When analyzing data, one must keep clearly in mind the question that prompted the research in the first place. The research question must be articulated clearly, concisely, and accurately. It must be enlightened.

Once the research question has been defined, a study is designed specifically to answer it. This is a the element in determining study success. Some study design features to consider are:

- How will the study outcome be measured? Will measurements be objective (so that things are observed as they are without falsifying observations to accord with some preconceived world view)? Will measurement be reliable (so that observations can be consistently repeated)?
- How will relations between factors be quantified? What parameter will be estimated?
- How large a sample will be needed to ensure a sufficiently precise answer?
- Will the study be experimental or nonexperimental? (Experimental studies entail an intervention.)
- If the study is experimental, what type of control group will be used?
Will the intervention be
- If the study is nonexperimental, will observations be cross-sectional or longitudinal?
- If the study is nonexperimental, will data be prospective or retrospective? Will the sample be cross-sectional, cohort, or case-control?
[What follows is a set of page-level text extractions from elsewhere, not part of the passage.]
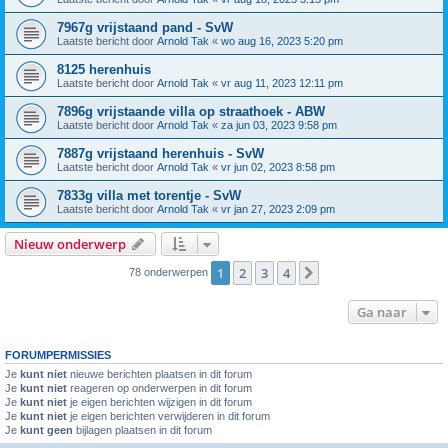
7967g vrijstaand pand - SvW
Laatste bericht door
Arnold Tak
«
wo aug 16, 2023 5:20 pm
8125 herenhuis
Laatste bericht door
Arnold Tak
«
vr aug 11, 2023 12:11 pm
7896g vrijstaande villa op straathoek - ABW
Laatste bericht door
Arnold Tak
«
za jun 03, 2023 9:58 pm
7887g vrijstaand herenhuis - SvW
Laatste bericht door
Arnold Tak
«
vr jun 02, 2023 8:58 pm
7833g villa met torentje - SvW
Laatste bericht door
Arnold Tak
«
vr jan 27, 2023 2:09 pm
Nieuw onderwerp
1
2
3
4
Volgende
78 onderwerpen
Ga naar
FORUMPERMISSIES
Je
kunt niet
nieuwe berichten plaatsen in dit forum
Je
kunt niet
reageren op onderwerpen in dit forum
Je
kunt niet
je eigen berichten wijzigen in dit forum
Je
kunt niet
je eigen berichten verwijderen in dit forum
Je
kunt geen
bijlagen plaatsen in dit forum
These and other questions must be addressed well before collecting data. An introduction to study design can be found by clicking here.
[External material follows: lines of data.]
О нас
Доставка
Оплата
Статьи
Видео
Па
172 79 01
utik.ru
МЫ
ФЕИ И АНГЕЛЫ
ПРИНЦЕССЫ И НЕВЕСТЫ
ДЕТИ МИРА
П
Consider your data source carefully. Sources of data include
medical record
abstraction, questionnaire, physical exam, biospecimens, environmental
sampling, direct examination, etc. The data collection form
("instrument") must be carefully calibrated, tested, and maintained. If
using a questionnaire, questions must be simple, direct,
non-ambiguous, and non-leading. To encourage accuracy and compliance,
survey questionnaires should be brief. When asking
questions, *nothing should be taken for granted*.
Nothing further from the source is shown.